Career
After being admitted to the bar, Dershowitz served as a clerk for David L. Bazelon, the chief judge of the U.S. Court of Appeals for the District of Columbia Circuit. He said that "Bazelon was my best and worst boss at once ... He worked me to the bone; he didn't hesitate to call at 2 a.m. He taught me everything—how to be a civil libertarian, a Jewish activist, a mensch. He was halfway between a slave master and a father figure." During the 1963–1964 term, he served as law clerk for the Supreme Court Associate Justice Arthur Goldberg. He told Tom Van Riper of Forbes that getting a Supreme Court clerkship was probably his second big break; his first was when, at age 14 or 15, a camp counselor told him he was smart but that his mind operated a little differently. He joined the faculty of Harvard Law School as an assistant professor in 1964, and was made a full professor in 1967 at the age of 28, at that time the youngest full professor of law in the school's history. He was appointed Felix Frankfurter professor of law in 1993.

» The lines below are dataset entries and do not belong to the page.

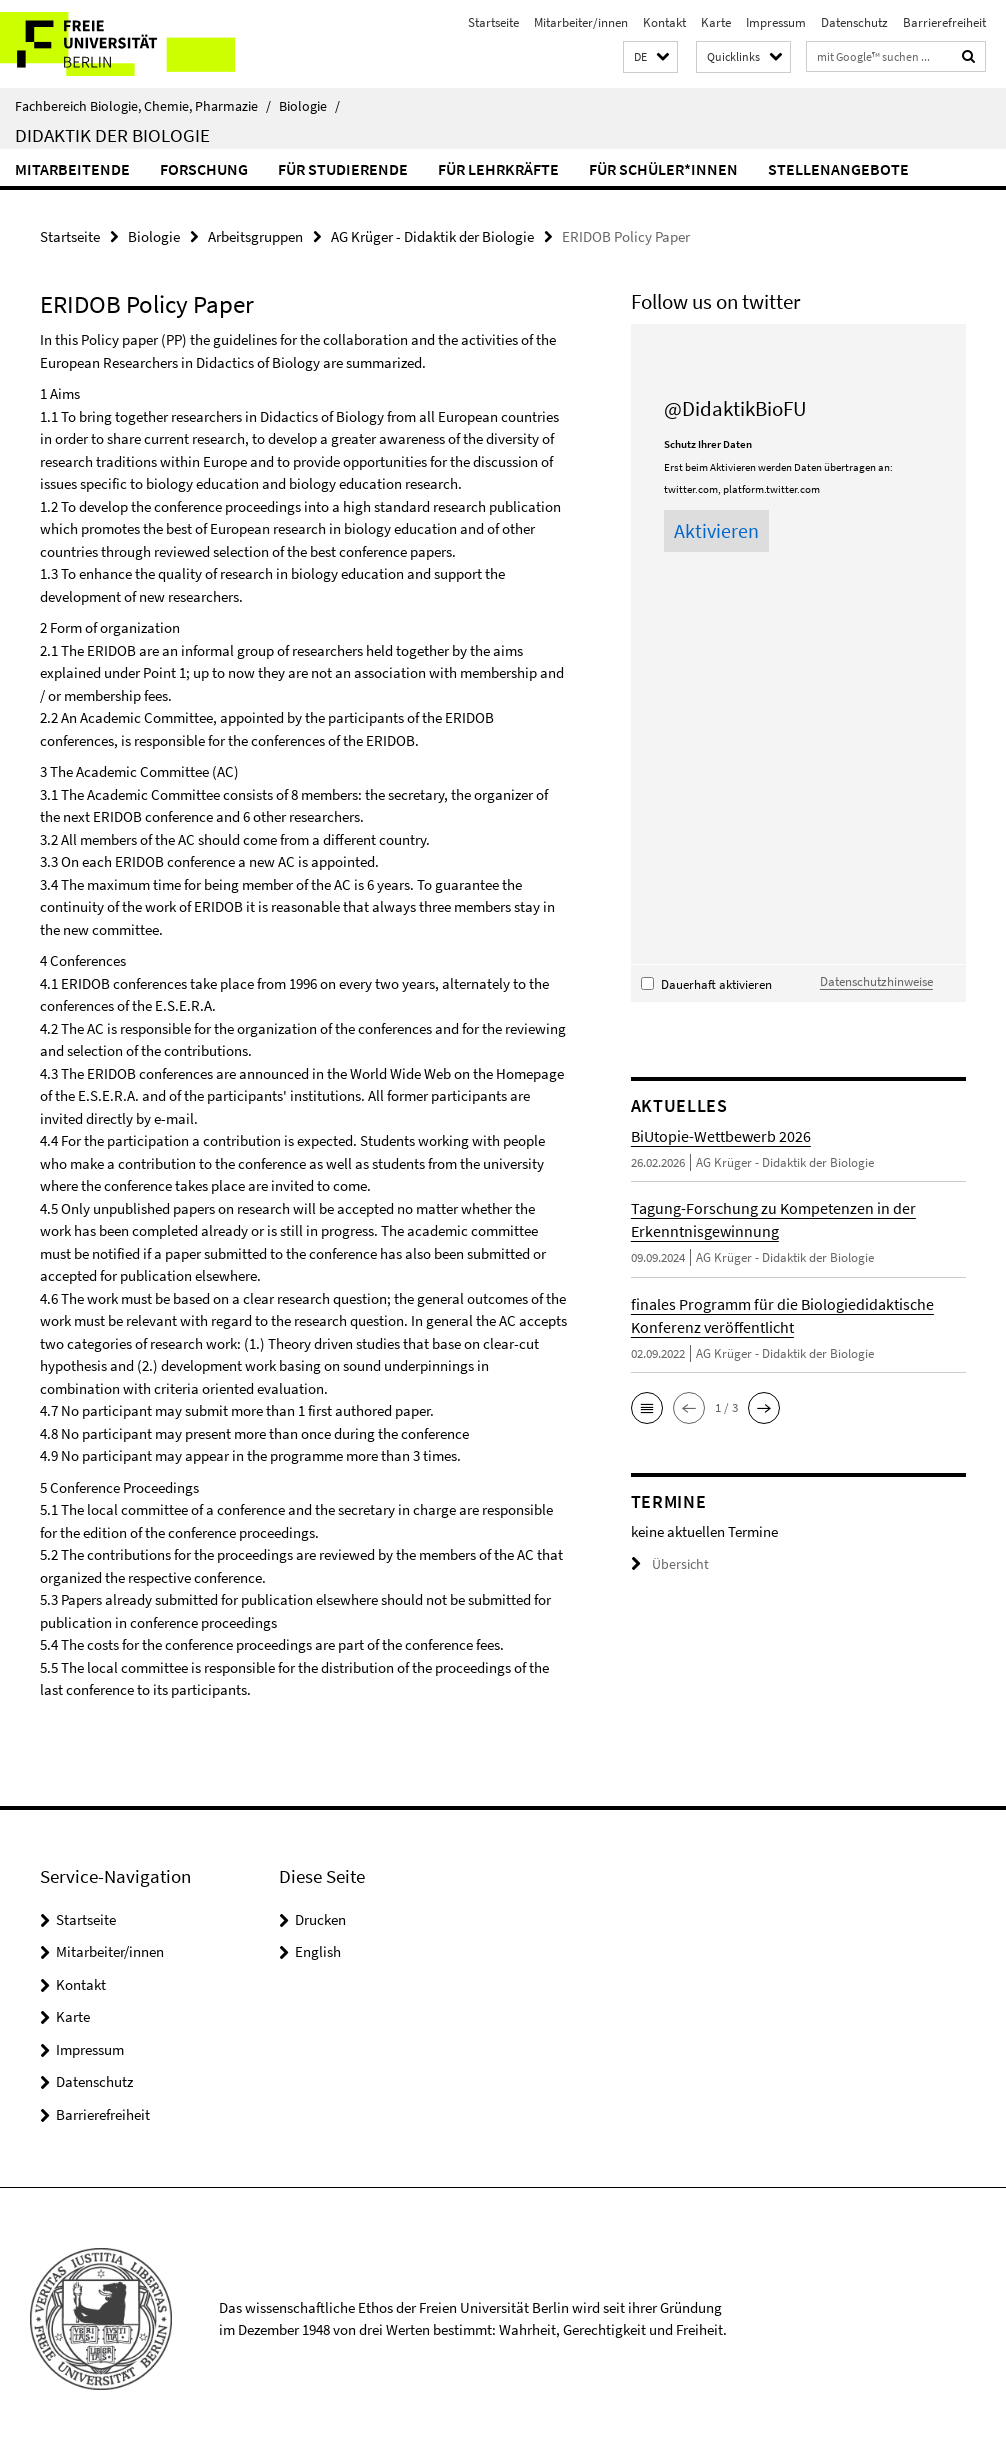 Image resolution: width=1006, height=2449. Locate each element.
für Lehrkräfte (498, 169)
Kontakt (664, 22)
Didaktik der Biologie (112, 135)
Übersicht (667, 1562)
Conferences (88, 959)
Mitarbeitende (72, 169)
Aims (65, 392)
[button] (650, 57)
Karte (716, 22)
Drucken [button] (320, 1918)
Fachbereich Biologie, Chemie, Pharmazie (143, 106)
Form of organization (115, 626)
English (318, 1950)
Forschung (204, 169)
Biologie (309, 106)
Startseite (493, 22)
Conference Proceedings (124, 1486)
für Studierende (343, 169)
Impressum (776, 22)
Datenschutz (854, 22)
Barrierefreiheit (944, 22)
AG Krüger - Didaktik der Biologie (432, 235)
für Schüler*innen (663, 169)
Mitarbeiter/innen (581, 22)
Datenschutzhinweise (876, 980)
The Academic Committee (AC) (144, 770)
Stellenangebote (838, 169)
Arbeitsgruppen (255, 235) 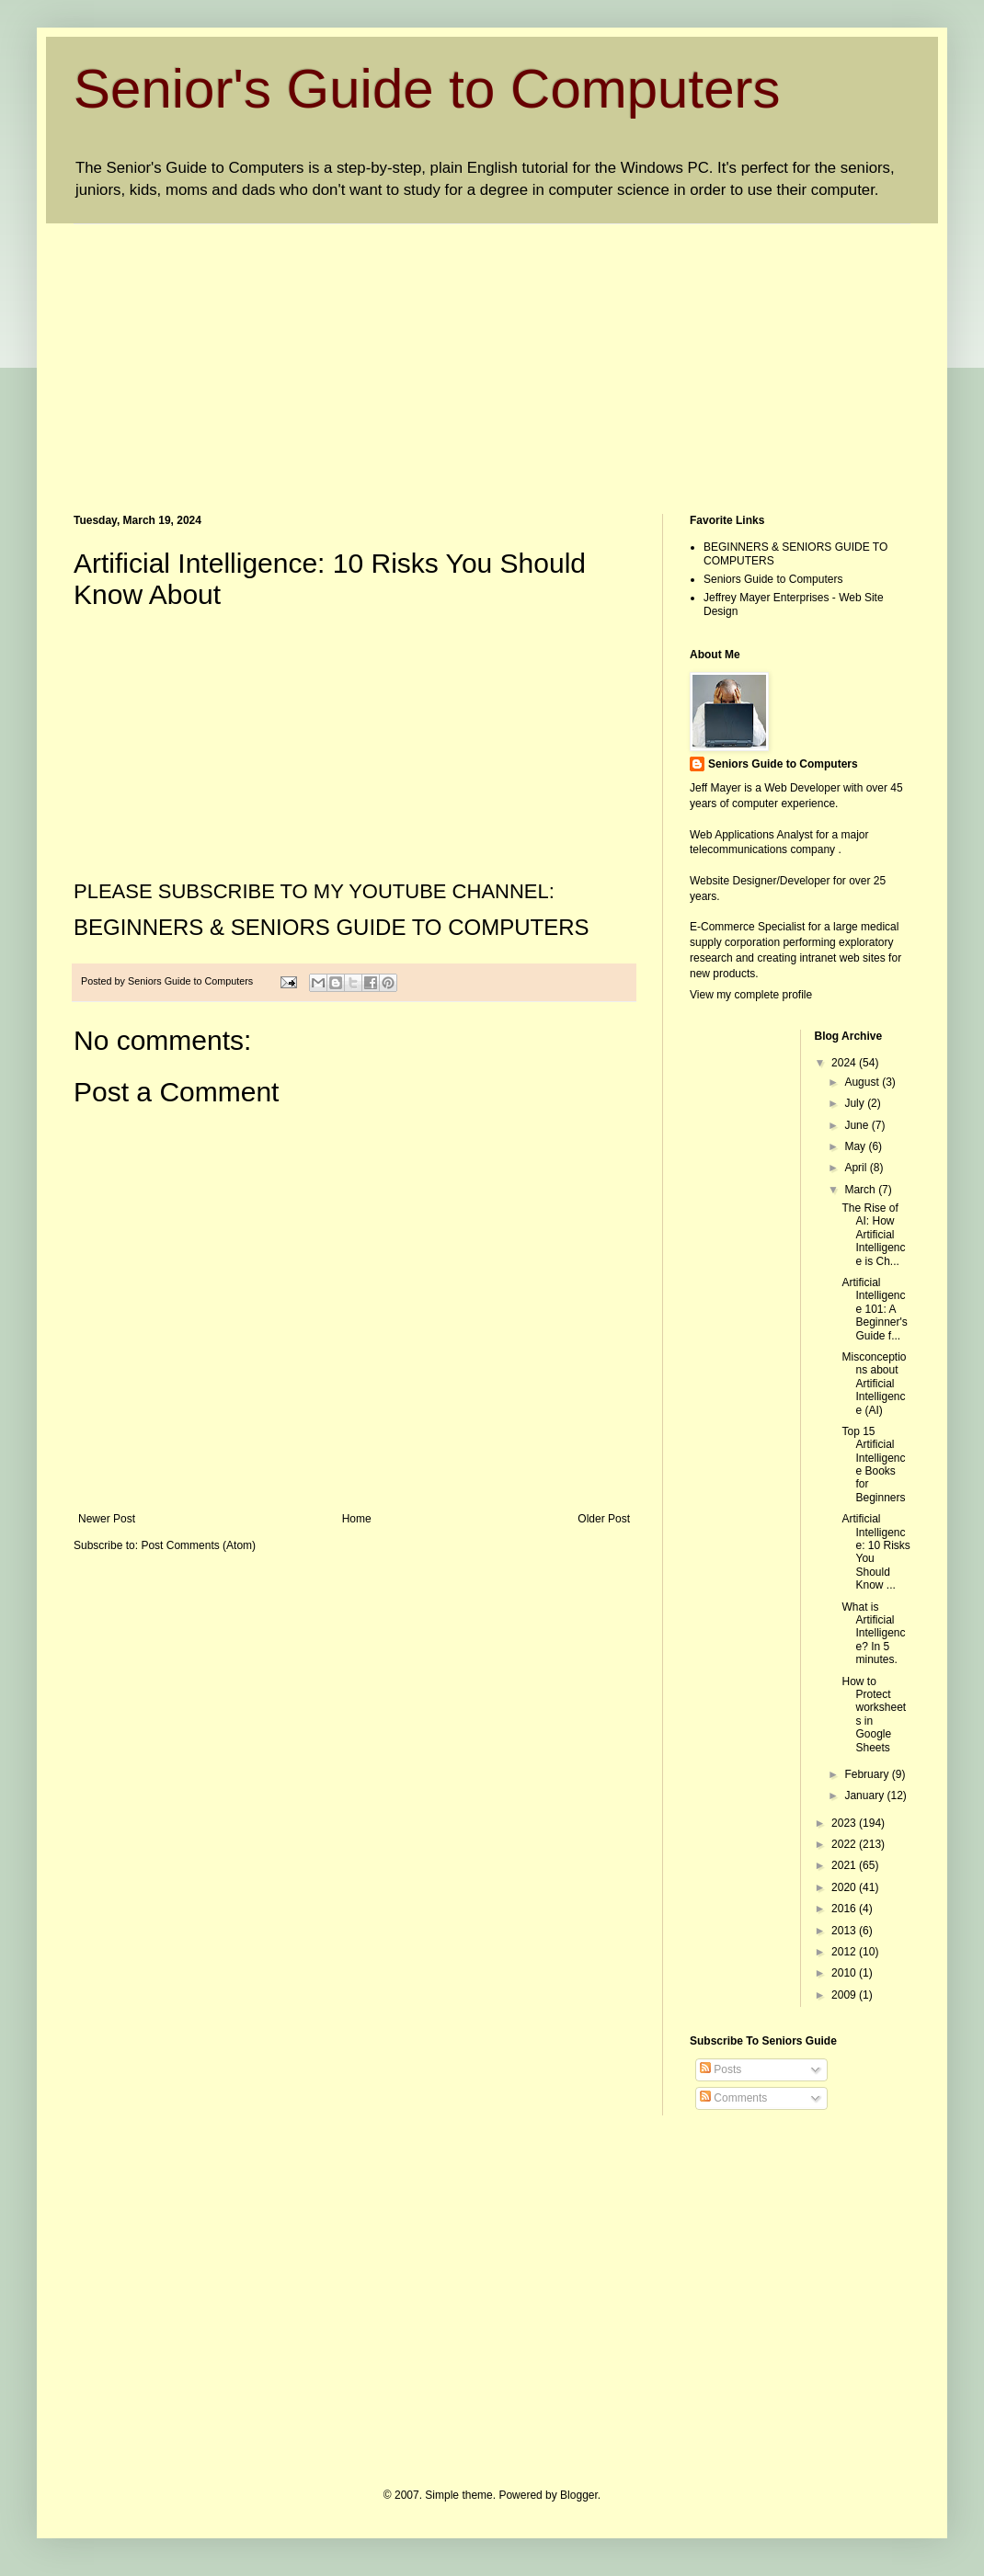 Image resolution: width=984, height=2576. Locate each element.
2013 (845, 1930)
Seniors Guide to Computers (773, 579)
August (863, 1082)
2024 (845, 1062)
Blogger (579, 2495)
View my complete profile (751, 994)
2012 (845, 1951)
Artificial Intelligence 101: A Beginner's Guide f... (874, 1309)
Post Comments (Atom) (198, 1545)
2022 (845, 1844)
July (855, 1103)
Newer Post (106, 1518)
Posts (720, 2069)
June (857, 1125)
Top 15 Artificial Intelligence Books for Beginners (873, 1464)
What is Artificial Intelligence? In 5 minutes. (873, 1634)
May (856, 1146)
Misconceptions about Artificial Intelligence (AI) (873, 1384)
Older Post (604, 1518)
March (861, 1189)
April (856, 1167)
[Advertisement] (390, 353)
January (865, 1795)
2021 (845, 1865)
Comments (733, 2098)
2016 (845, 1908)
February (867, 1774)
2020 (845, 1887)
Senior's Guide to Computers (427, 89)
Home (357, 1518)
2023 (845, 1823)
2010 (845, 1972)
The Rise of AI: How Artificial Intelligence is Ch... (873, 1235)
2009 (845, 1995)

Much of his legal career has focused on criminal law, and his clients have included high-profile figures such as Patty Hearst, Harry Reems, Leona Helmsley, Jim Bakker, Mike Tyson, Michael Milken, O.J. Simpson and Kirtanananda Swami. He sees himself as a "lawyer of last resort"—someone to turn to when the defendant has few other legal options—and takes those cases that are what he calls "the most challenging, the most difficult and precedent-setting cases." He is currently advising Julian Assange's legal team.